During former Republican Gov. Rick Snyder’s administration, the state’s Republicans oversaw a massive shift in the tax burden from corporations to individuals. The House Democrats’ plan aims to shift some of that burden back where they say it belongs.
“We heard a resounding rejection of the notion that businesses shouldn't share responsibility to solve this problem,” Greig said.
While Democrats work on a long-overdue raise in revenues and Republicans focus on robbing schools to fund roads, one big question remains: How did the state’s Republicans become anti-tax hysterics in the first place?

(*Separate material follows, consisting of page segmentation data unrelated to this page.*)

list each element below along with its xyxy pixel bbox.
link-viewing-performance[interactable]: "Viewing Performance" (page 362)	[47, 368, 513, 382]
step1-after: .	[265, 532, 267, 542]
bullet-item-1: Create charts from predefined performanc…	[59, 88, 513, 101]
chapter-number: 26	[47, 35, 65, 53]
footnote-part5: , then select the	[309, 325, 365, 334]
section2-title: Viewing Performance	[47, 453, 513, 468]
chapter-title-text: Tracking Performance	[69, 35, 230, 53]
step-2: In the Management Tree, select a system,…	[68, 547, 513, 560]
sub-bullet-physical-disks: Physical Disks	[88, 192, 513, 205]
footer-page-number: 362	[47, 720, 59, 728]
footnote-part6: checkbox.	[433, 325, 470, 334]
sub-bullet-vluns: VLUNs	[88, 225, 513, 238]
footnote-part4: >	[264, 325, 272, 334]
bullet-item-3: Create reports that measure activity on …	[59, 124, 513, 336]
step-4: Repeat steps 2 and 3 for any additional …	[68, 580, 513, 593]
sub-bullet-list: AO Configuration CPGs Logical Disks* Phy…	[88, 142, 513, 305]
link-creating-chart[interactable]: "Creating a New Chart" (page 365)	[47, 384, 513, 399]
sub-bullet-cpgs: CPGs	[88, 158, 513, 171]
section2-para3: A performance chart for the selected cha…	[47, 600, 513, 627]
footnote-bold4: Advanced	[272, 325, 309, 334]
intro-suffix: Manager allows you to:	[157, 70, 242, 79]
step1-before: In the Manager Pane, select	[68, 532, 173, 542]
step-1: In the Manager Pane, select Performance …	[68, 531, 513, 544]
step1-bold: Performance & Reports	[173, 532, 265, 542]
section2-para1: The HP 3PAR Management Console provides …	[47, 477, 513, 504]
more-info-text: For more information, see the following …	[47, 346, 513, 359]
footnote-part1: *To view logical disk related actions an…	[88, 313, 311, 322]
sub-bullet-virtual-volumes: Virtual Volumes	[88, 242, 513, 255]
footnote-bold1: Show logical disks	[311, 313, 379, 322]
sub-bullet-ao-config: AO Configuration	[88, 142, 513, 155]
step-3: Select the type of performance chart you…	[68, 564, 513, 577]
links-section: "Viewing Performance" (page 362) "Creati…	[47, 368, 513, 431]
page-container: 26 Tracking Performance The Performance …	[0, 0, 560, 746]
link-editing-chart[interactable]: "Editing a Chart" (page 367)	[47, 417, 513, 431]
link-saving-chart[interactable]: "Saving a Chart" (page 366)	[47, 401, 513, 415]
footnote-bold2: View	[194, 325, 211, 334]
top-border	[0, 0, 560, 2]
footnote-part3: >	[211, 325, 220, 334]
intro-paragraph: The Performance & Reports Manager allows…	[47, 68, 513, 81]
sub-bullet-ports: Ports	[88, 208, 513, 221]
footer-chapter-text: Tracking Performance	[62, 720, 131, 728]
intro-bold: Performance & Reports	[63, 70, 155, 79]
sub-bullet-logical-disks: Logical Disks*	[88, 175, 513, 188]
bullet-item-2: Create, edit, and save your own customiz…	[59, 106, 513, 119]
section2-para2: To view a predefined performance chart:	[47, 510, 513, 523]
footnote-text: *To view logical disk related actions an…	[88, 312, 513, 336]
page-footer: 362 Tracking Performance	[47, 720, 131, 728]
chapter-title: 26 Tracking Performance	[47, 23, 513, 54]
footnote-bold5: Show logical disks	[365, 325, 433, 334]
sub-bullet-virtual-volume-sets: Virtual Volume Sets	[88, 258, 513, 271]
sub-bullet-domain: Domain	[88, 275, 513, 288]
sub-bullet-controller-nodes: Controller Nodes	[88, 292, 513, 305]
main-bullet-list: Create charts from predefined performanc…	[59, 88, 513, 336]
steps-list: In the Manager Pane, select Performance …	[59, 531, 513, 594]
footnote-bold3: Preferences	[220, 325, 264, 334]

“You just have to look at the history of who's been in leadership and who folks have been playing to in terms of their base,” said Gilda Jacobs, president and CEO of the Michigan League for Public Policy. Jacobs, a former Democratic legislator, served in both the state House and the state Senate from 1999 to 2010. “We had an Engler administration that was there for 12 years.” Even when Gov. Granholm was in office, Jacobs added, Republicans controlled the legislature, “so that same (anti-tax) playbook was still alive even during her administration, even though she was the chief executive.”
Greig blamed the revenue roadblock on polarization due to gerrymandering, the state’s strict term limits, and groups including the Koch-funded Americans for Prosperity. “I think that has all contributed to less courage and (not) voting for what is right to make sure that our state is running smoothly,” she said.

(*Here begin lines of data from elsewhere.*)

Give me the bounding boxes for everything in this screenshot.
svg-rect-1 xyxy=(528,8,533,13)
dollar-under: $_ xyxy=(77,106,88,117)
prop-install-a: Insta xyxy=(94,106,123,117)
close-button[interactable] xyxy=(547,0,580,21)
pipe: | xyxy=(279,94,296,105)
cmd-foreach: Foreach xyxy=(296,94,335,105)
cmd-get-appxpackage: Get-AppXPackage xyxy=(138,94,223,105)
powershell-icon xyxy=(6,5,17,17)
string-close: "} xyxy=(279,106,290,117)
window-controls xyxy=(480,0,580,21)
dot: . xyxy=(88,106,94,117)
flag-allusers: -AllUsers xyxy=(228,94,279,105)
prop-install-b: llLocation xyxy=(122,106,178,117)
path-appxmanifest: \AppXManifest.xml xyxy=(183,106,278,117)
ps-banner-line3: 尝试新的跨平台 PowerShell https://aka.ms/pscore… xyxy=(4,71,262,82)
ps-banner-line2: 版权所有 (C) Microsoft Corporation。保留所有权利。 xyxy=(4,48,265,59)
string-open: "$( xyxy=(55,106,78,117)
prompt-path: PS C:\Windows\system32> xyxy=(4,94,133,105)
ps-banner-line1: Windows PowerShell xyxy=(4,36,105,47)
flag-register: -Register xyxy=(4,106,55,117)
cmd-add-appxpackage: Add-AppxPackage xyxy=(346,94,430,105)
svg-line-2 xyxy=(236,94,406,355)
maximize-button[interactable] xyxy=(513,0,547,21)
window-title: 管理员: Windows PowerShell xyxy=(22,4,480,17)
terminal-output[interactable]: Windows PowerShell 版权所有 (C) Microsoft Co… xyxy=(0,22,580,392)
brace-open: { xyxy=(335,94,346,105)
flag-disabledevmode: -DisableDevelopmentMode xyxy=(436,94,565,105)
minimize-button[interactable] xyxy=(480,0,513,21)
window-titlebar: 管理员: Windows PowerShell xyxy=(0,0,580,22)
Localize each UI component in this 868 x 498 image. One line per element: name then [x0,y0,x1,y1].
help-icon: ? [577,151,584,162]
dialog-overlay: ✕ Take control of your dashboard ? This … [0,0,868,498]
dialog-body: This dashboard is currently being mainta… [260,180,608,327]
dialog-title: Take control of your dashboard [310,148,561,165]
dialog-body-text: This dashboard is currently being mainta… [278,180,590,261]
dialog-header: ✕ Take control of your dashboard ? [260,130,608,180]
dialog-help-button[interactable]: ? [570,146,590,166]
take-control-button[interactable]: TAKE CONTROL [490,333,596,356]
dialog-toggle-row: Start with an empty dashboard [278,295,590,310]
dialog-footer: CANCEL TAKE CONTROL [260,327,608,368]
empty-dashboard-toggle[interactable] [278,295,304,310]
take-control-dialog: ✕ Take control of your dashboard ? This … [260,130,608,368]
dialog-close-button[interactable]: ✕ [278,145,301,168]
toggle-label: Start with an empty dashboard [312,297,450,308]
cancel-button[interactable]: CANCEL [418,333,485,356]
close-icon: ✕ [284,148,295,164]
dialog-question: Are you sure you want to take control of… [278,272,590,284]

Jacobs explained that the Engler administration funded road repairs by issuing bonds—in other words, putting the state into debt—rather than raising taxes. “but if you fund something through bonds, you still have to pay for it. We (still) pay for it every year,” she said.

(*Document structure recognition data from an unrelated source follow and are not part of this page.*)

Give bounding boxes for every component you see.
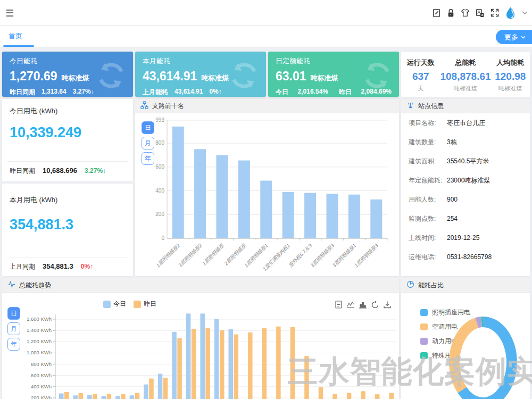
tab-bar: 首页 更多: [0, 26, 532, 47]
stat-label: 运行天数: [401, 58, 440, 68]
stat-running-days: 运行天数 637 天: [401, 52, 440, 97]
antenna-icon: [406, 101, 414, 111]
svg-text:800 KWh: 800 KWh: [31, 361, 52, 367]
recycle-icon: [95, 59, 128, 94]
theme-shirt-icon[interactable]: [461, 9, 470, 17]
site-row: 项目名称:枣庄市台儿庄: [401, 119, 530, 138]
card-sub-delta: 3.27%↓: [73, 88, 94, 97]
water-drop-logo[interactable]: [505, 6, 516, 19]
legend-item-today[interactable]: 今日: [103, 300, 126, 309]
note-edit-icon[interactable]: [432, 9, 441, 18]
card-sub-label: 上月能耗: [143, 88, 168, 97]
bar-chart-icon[interactable]: [359, 301, 367, 309]
dashboard-root: ☰ Aa 首页: [0, 0, 532, 399]
card-month-energy: 本月能耗 43,614.91吨标准煤 上月能耗43,614.910%↑: [135, 52, 266, 97]
site-row-value: 3栋: [447, 138, 457, 147]
panel-energy-share: 能耗占比 照明插座用电 空调用电 动力用电 特殊用电: [401, 278, 530, 399]
period-day-button[interactable]: 日: [7, 307, 20, 320]
legend-swatch: [103, 301, 111, 308]
stat-label: 人均能耗: [491, 58, 530, 68]
energy-trend-bar-chart[interactable]: 200 KWh400 KWh600 KWh800 KWh1,000 KWh1,2…: [26, 311, 398, 399]
more-button[interactable]: 更多: [496, 30, 532, 44]
site-row: 运维电话:0531-82665798: [401, 253, 530, 272]
card-unit: 吨标准煤: [201, 73, 229, 83]
panel-header: 能耗占比: [401, 278, 530, 293]
chevron-down-icon[interactable]: [522, 11, 528, 15]
svg-text:200 KWh: 200 KWh: [31, 395, 52, 399]
hamburger-menu-icon[interactable]: ☰: [5, 7, 14, 19]
period-year-button[interactable]: 年: [7, 338, 20, 351]
stat-unit: 吨标准煤: [440, 85, 491, 93]
refresh-icon[interactable]: [371, 301, 379, 309]
card-unit: 吨标准煤: [311, 73, 338, 83]
svg-text:1,000 KWh: 1,000 KWh: [27, 350, 52, 355]
svg-text:1,200 KWh: 1,200 KWh: [27, 338, 52, 344]
panel-title: 支路前十名: [152, 102, 184, 111]
compare-label: 昨日同期: [10, 167, 35, 176]
branch-top10-bar-chart[interactable]: 02004006008009931层照明插座23层照明插座21层照明插座2层照明…: [154, 115, 396, 276]
period-month-button[interactable]: 月: [7, 322, 20, 335]
legend-label: 昨日: [144, 300, 156, 309]
site-row-label: 建筑面积:: [409, 157, 447, 166]
card-sub-value: 1,313.64: [41, 88, 66, 97]
card-quota-energy: 日定额能耗 63.01吨标准煤 今日占比:2,016.54% 昨日占比:2,08…: [268, 52, 399, 97]
stat-value: 120.98: [491, 71, 530, 82]
period-month-button[interactable]: 月: [142, 137, 154, 149]
svg-text:a: a: [481, 13, 483, 16]
stat-value: 108,878.61: [440, 71, 491, 82]
svg-text:800: 800: [155, 140, 164, 146]
pulse-icon: [7, 280, 15, 290]
panel-site-info: 站点信息 项目名称:枣庄市台儿庄 建筑数量:3栋 建筑面积:35540.5平方米…: [401, 99, 530, 276]
legend-item-yesterday[interactable]: 昨日: [134, 300, 156, 309]
panel-today-electricity: 今日用电 (kWh) 10,339.249 昨日同期 10,688.696 3.…: [2, 99, 133, 181]
svg-text:400: 400: [155, 188, 164, 194]
panel-title: 总能耗趋势: [19, 281, 51, 290]
card-unit: 吨标准煤: [62, 73, 89, 83]
svg-text:1,600 KWh: 1,600 KWh: [27, 316, 52, 322]
more-button-label: 更多: [504, 32, 518, 42]
compare-delta: 0%↑: [81, 263, 93, 270]
usage-value: 354,881.3: [10, 217, 73, 233]
panel-energy-trend: 总能耗趋势 今日 昨日 日 月 年 200 KWh400 KWh600 KWh8…: [2, 278, 399, 399]
site-row-label: 年定额能耗:: [409, 176, 447, 185]
legend-swatch: [420, 309, 428, 316]
recycle-icon: [361, 59, 394, 94]
usage-value: 10,339.249: [10, 124, 81, 141]
panel-header: 支路前十名: [135, 99, 399, 113]
compare-label: 上月同期: [10, 262, 35, 271]
line-chart-icon[interactable]: [346, 301, 355, 309]
period-year-button[interactable]: 年: [142, 152, 154, 165]
site-row-label: 运维电话:: [409, 253, 447, 262]
compare-value: 354,881.3: [43, 262, 73, 270]
site-row-value: 23000吨标准煤: [447, 176, 490, 185]
energy-share-donut-chart[interactable]: [444, 315, 530, 399]
period-day-button[interactable]: 日: [142, 121, 154, 134]
site-info-list: 项目名称:枣庄市台儿庄 建筑数量:3栋 建筑面积:35540.5平方米 年定额能…: [401, 113, 530, 272]
stat-label: 总能耗: [440, 58, 491, 68]
card-sub-value: 2,016.54%: [298, 88, 328, 97]
translate-icon[interactable]: Aa: [476, 9, 485, 18]
svg-text:3层照明插座2: 3层照明插座2: [177, 242, 203, 268]
usage-title: 今日用电 (kWh): [10, 106, 57, 116]
site-row: 用能人数:900: [401, 195, 530, 214]
legend-swatch: [134, 301, 141, 308]
svg-text:993: 993: [155, 117, 164, 123]
data-view-icon[interactable]: [335, 301, 343, 309]
svg-text:A: A: [478, 10, 481, 15]
tab-home-underline: [3, 45, 34, 47]
site-row: 建筑数量:3栋: [401, 138, 530, 157]
panel-month-electricity: 本月用电 (kWh) 354,881.3 上月同期 354,881.3 0%↑: [2, 184, 133, 276]
site-row: 年定额能耗:23000吨标准煤: [401, 176, 530, 195]
panel-header: 总能耗趋势: [2, 278, 399, 293]
fullscreen-icon[interactable]: [491, 9, 499, 17]
tab-home[interactable]: 首页: [5, 31, 26, 41]
download-icon[interactable]: [383, 301, 392, 309]
legend-swatch: [420, 352, 428, 359]
lock-icon[interactable]: [447, 9, 455, 18]
svg-text:400 KWh: 400 KWh: [31, 384, 52, 389]
site-row-value: 0531-82665798: [447, 253, 492, 261]
card-value: 43,614.91: [143, 69, 197, 84]
site-row-label: 上线时间:: [409, 234, 447, 243]
stat-value: 637: [401, 71, 440, 82]
site-row-label: 监测点数:: [409, 214, 447, 223]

As for the Republican plan to take money from schools to pay for the roads, Jacobs said, “Those are the kinds of things that negatively affect our schools and how well they're doing, so we really need to figure out how not to be stealing from one to fund another.”
That solution could take awhile, as the Republican legislature has only scheduled a total of eight “tentative” legislative sessions in the entire month of July.
Dawn Wolfe is a freelance writer and journalist based in Ann Arbor, Michigan. This post was written and reported through our Daily Kos freelance program.